O filme dirigido por James L. Brooks (“Jerry Maguire”, “Melhor Impossivel” ) faturou 5 estatuetas em 1983 – filme, atriz, ator coadjuvante, diretor e roteiro adaptado.

Shirley MacLaine perde o marido em meados dos 60 e de quebra ganha uma amiga para o resto da vida – sua filha, Debra Winger. Elas moram em Houston, Texas, e quando a menina atinge a adolescência assiste do gramado de sua casa o caminhão de mudança trazer um novo vizinho: o ex-astronauta Jack Nicholson. Com isso meio circo está armado. O resto são favas contadas num sem número de atitudes, algumas com a intenção de quebrar padrões de 1983, outras perenes, outras fantasiosas e feitas para o cinema. Tudo o que almejamos – um pouco de ordem no caos e alguns signos mais fortes que rochedo para sobreviver a barbárie. Nesses termos, “Laços...” esbanja.

Shirley MacLaine mereceu cada milímetro cúbico da sua estatueta de Melhor Atriz pelo papel da mãe carente e ao mesmo tempo durona, ciente de que se esmorecer um pouco o caldo entorna e se não largar a rédea ele também entorna.
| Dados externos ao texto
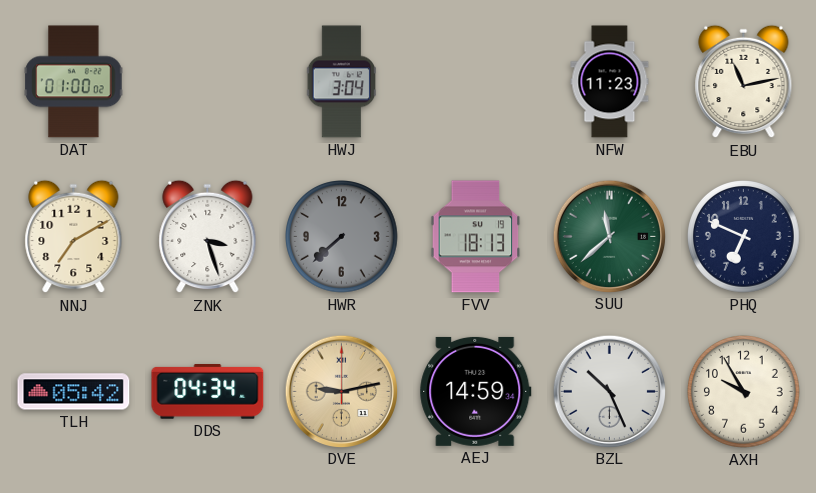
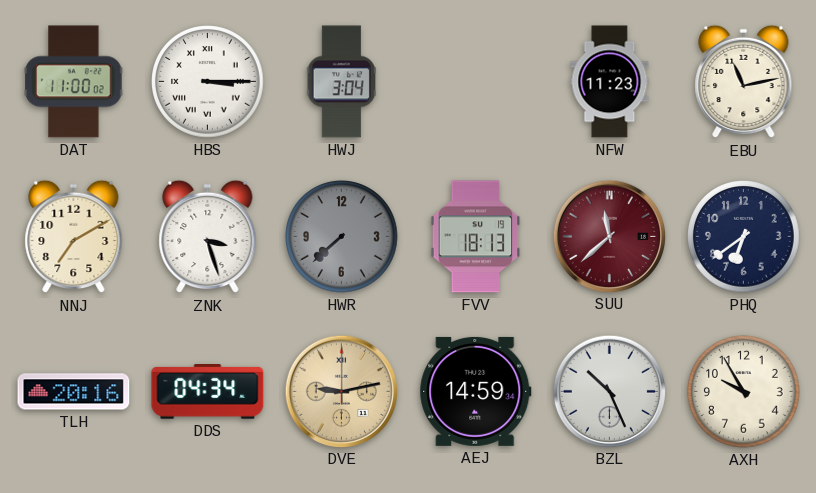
DAT: 01:00 -> 11:00
HBS: none -> 3:15
SUU dial: green -> burgundy
PHQ: 6:49 -> 6:39
TLH: 05:42 -> 20:16
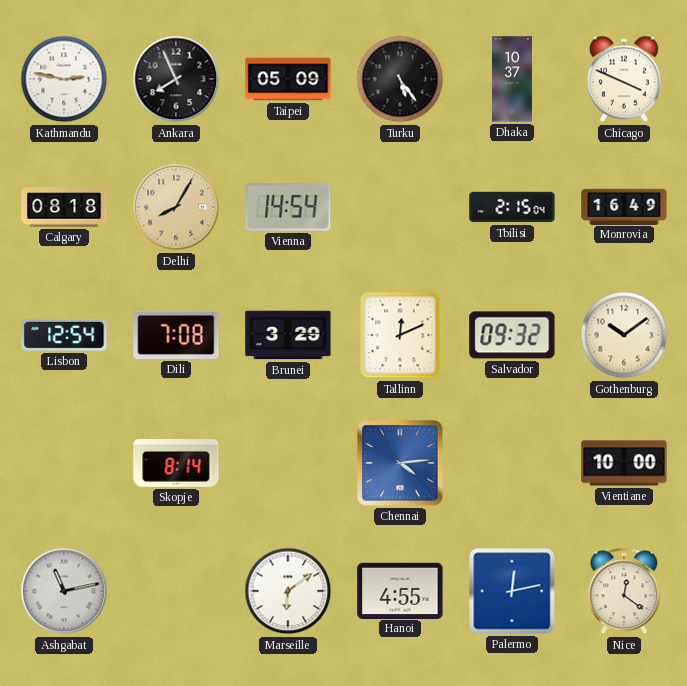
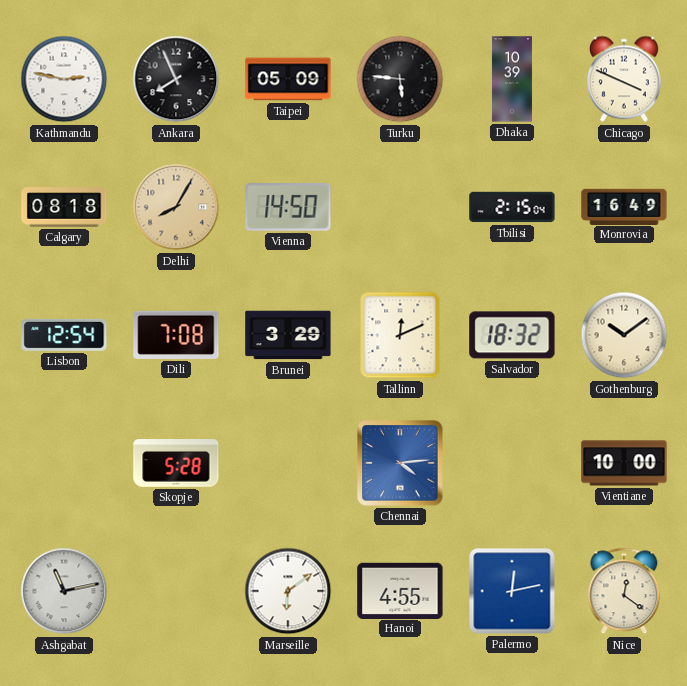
Turku: 5:24 -> 5:46
Dhaka: 10:37 -> 10:39
Vienna: 14:54 -> 14:50
Salvador: 09:32 -> 18:32
Skopje: 8:14 -> 5:28
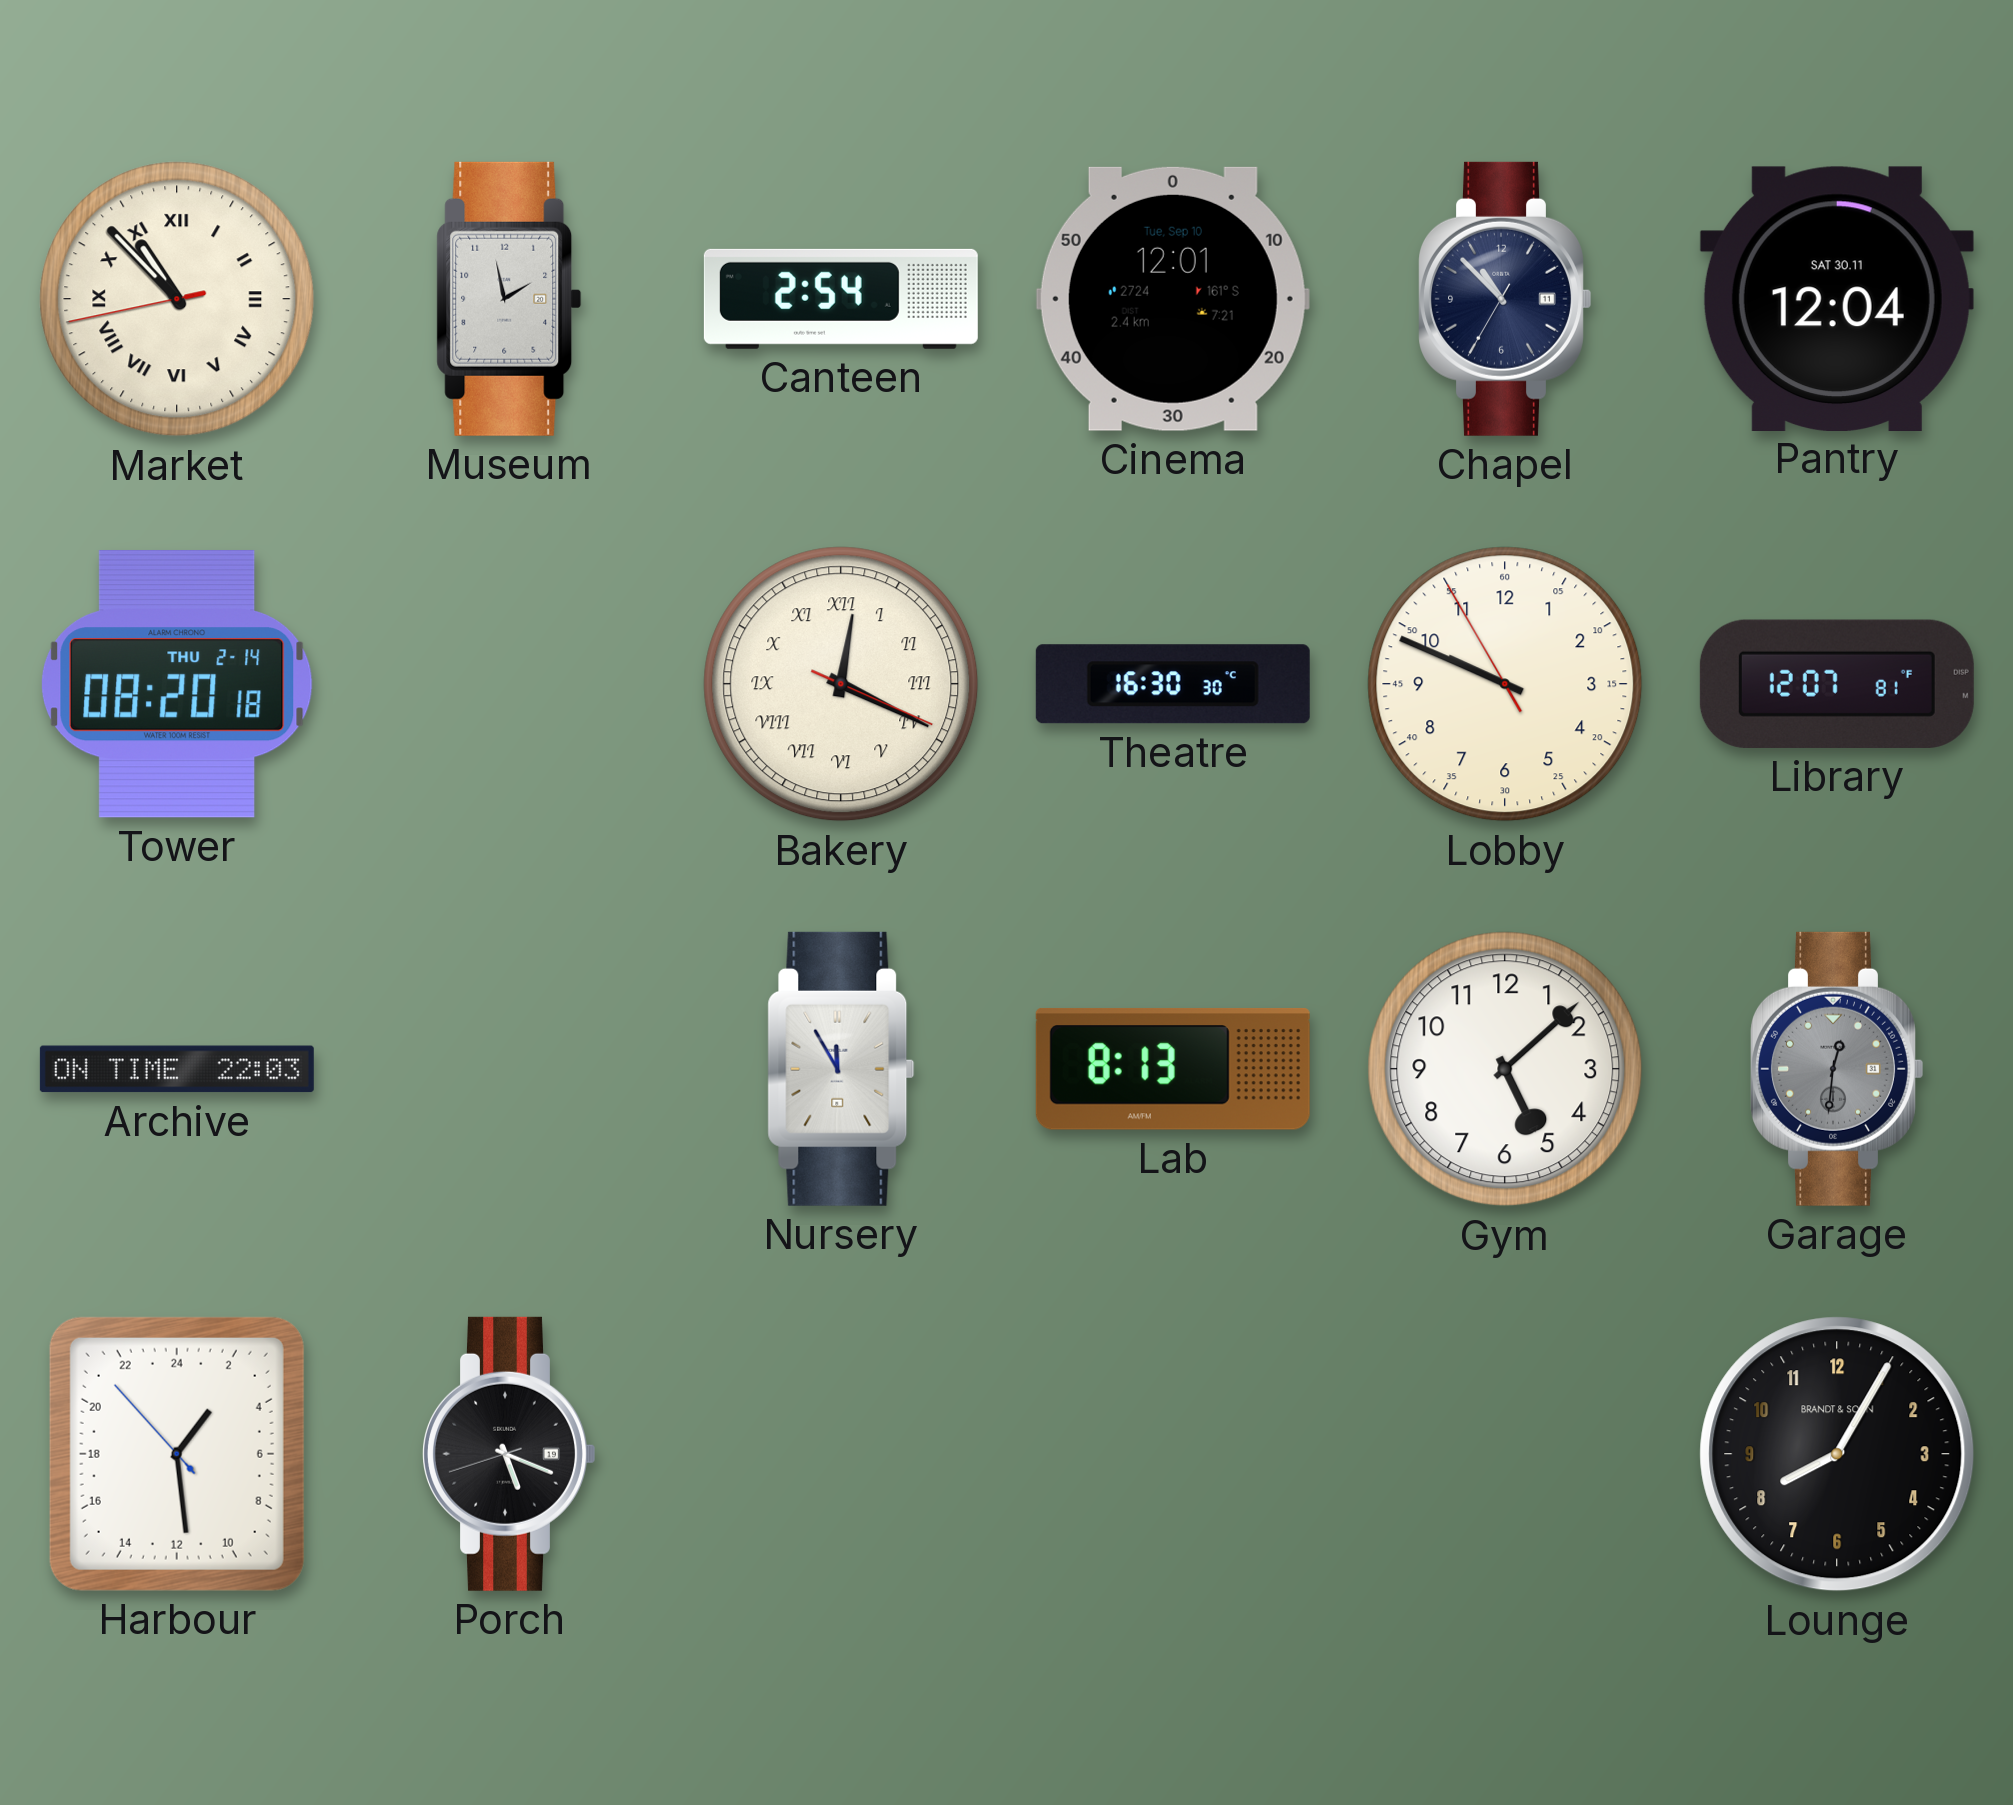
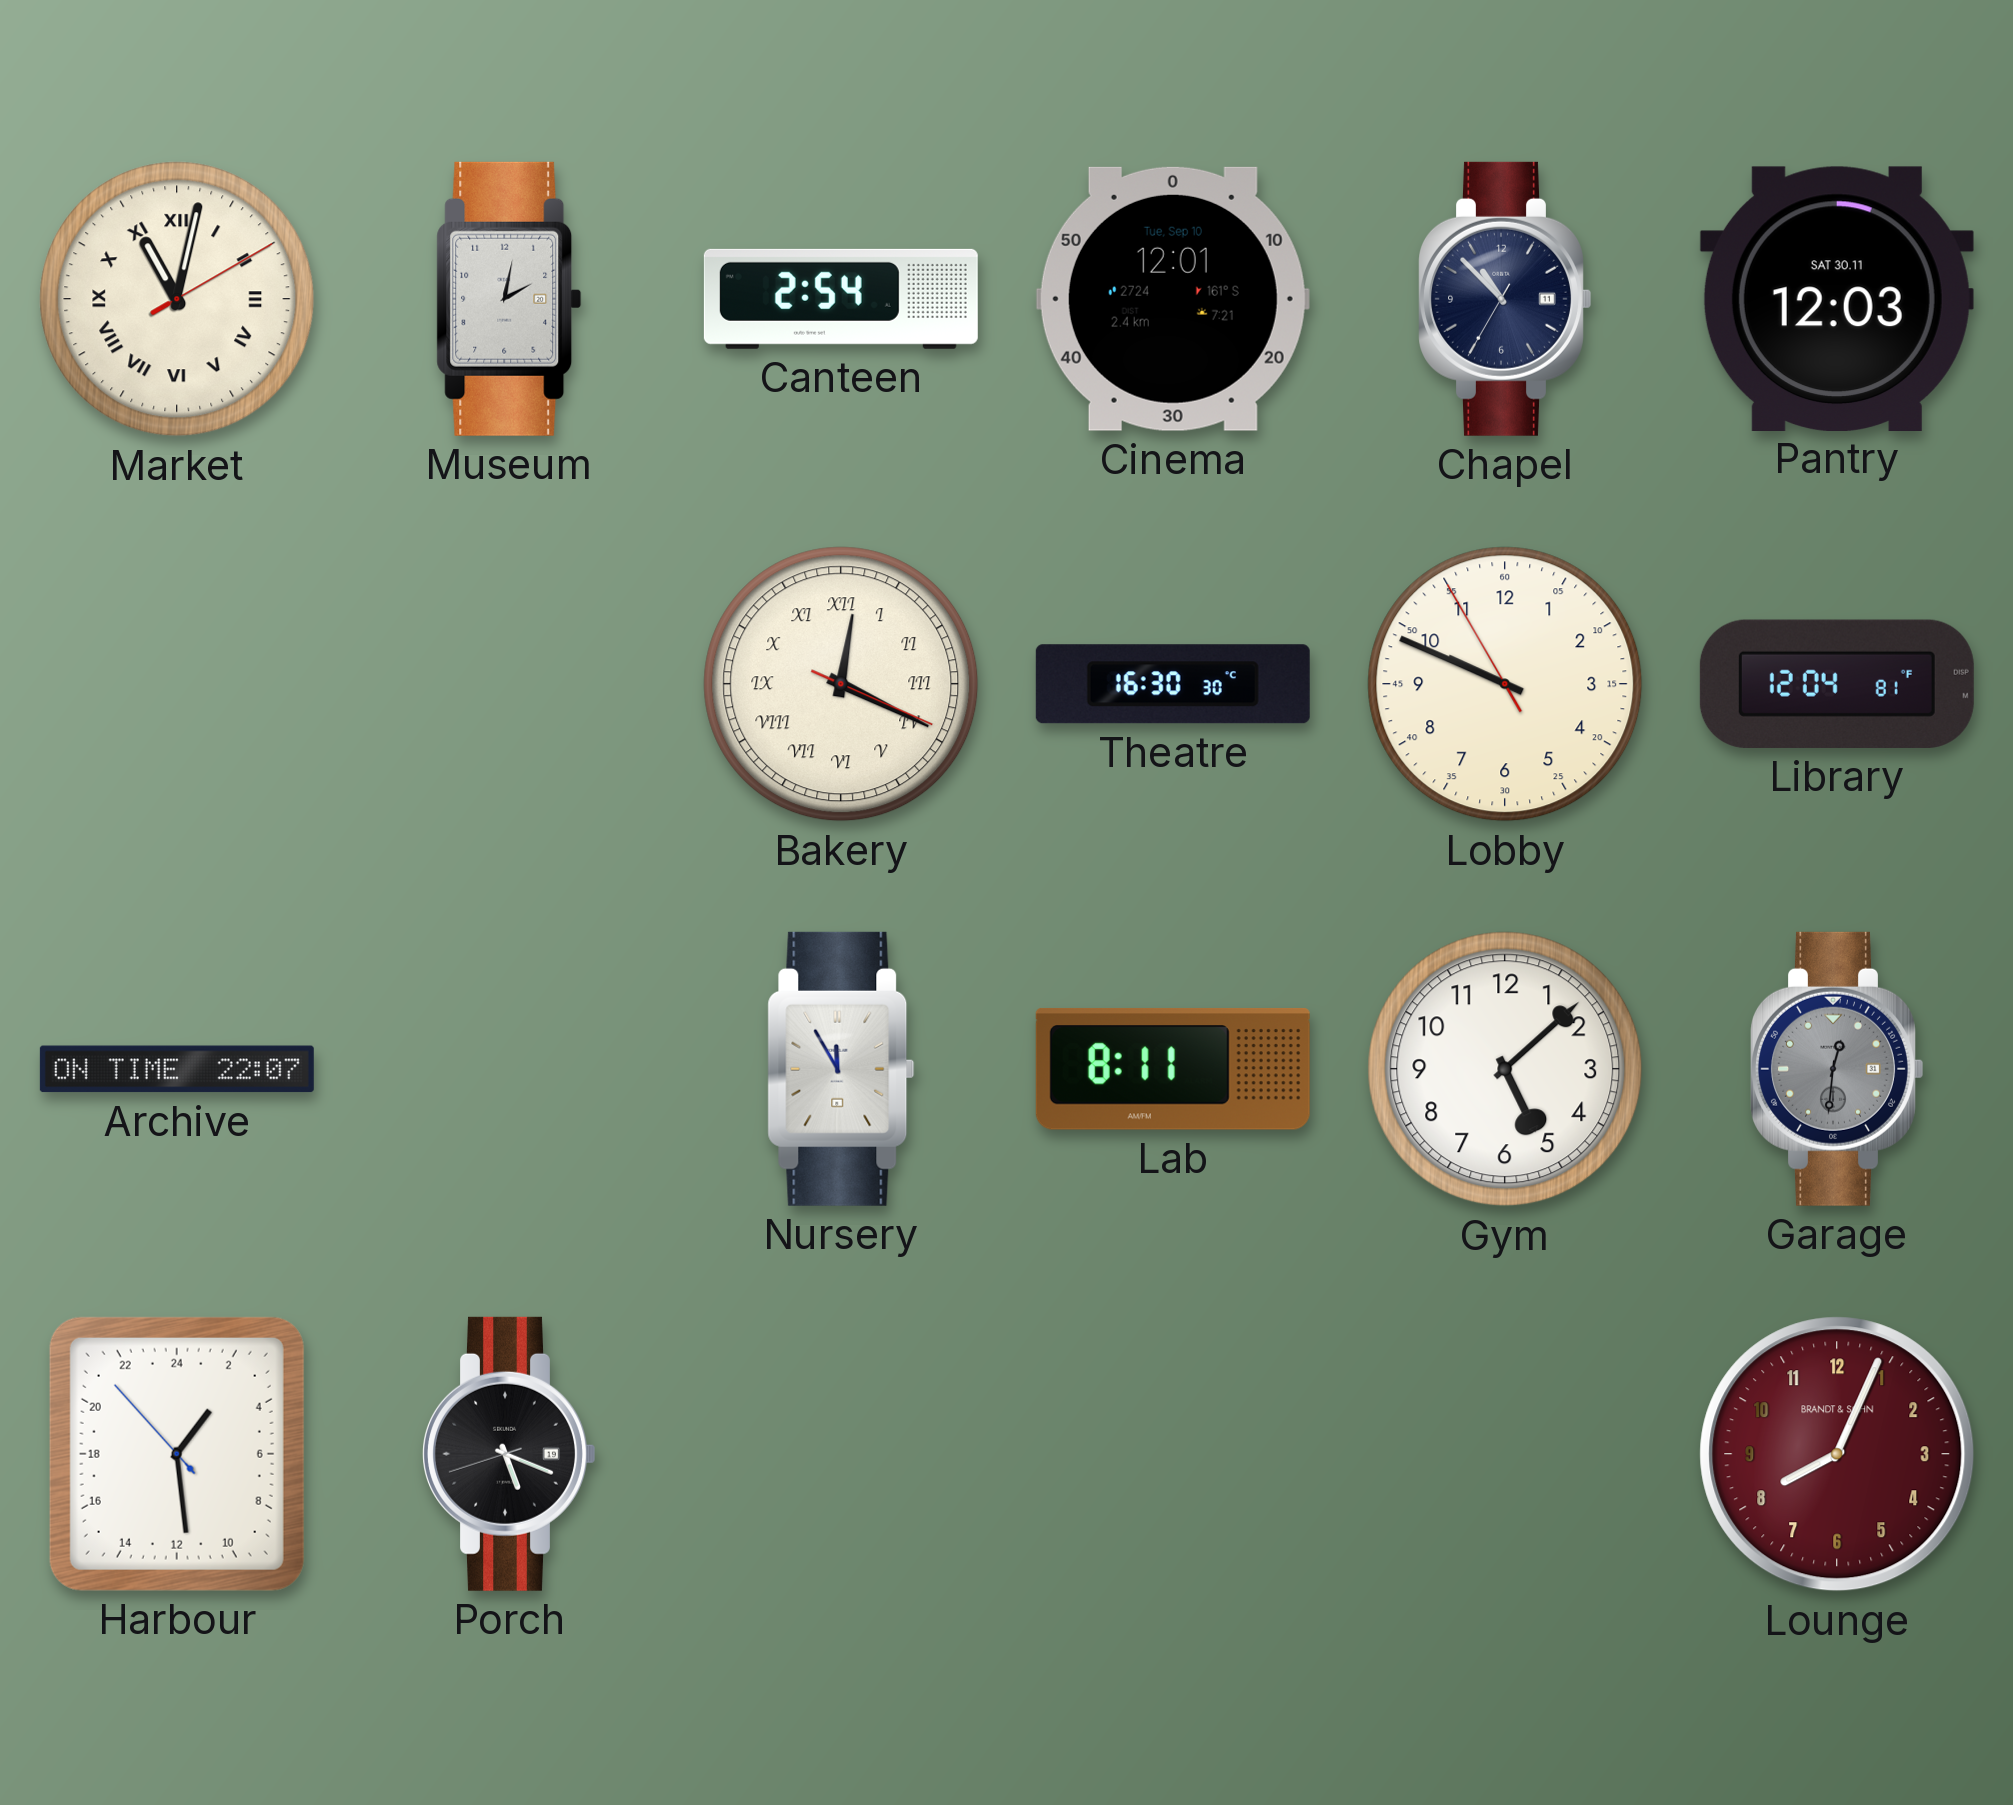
Market: 10:52 -> 11:02
Museum: 1:58 -> 2:02
Pantry: 12:04 -> 12:03
Tower: 08:20 -> none
Library: 12:07 -> 12:04
Archive: 22:03 -> 22:07
Lab: 8:13 -> 8:11
Lounge: 8:05 -> 8:04
Lounge dial: black -> burgundy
Pouco tempo atrás circulou pela net uma anedota sobre a origem de Adão e Eva. Quatro especialistas estão analisando um quadro renascentista do referido casal. O alemão comenta: são alemães, veja os músculos torneados. O francês rebate: são franceses, observe a sensualidade da mulher. O inglês enfatiza: de modo algum, são ingleses, repare na postura ereta, de um e de outro. O brasileiro encerra o debate: são brasileiros, estão nus, tem apenas uma maçã para comer, só pensam em sacanagem e acham que estão no paraíso.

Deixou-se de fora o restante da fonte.